DATA FOR THE TASK:
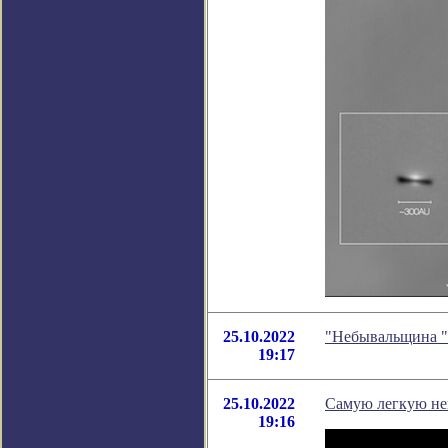
25.10.2022
"Небывальщина "
19:17
25.10.2022
Самую легкую ней
19:16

WHAT IS BEING ASKED: You need to restate all of the entries above exactly and leave the pictures behind.

TASK RESULT:
25.10.2022
"Небывальщина "
19:17
25.10.2022
Самую легкую ней
19:16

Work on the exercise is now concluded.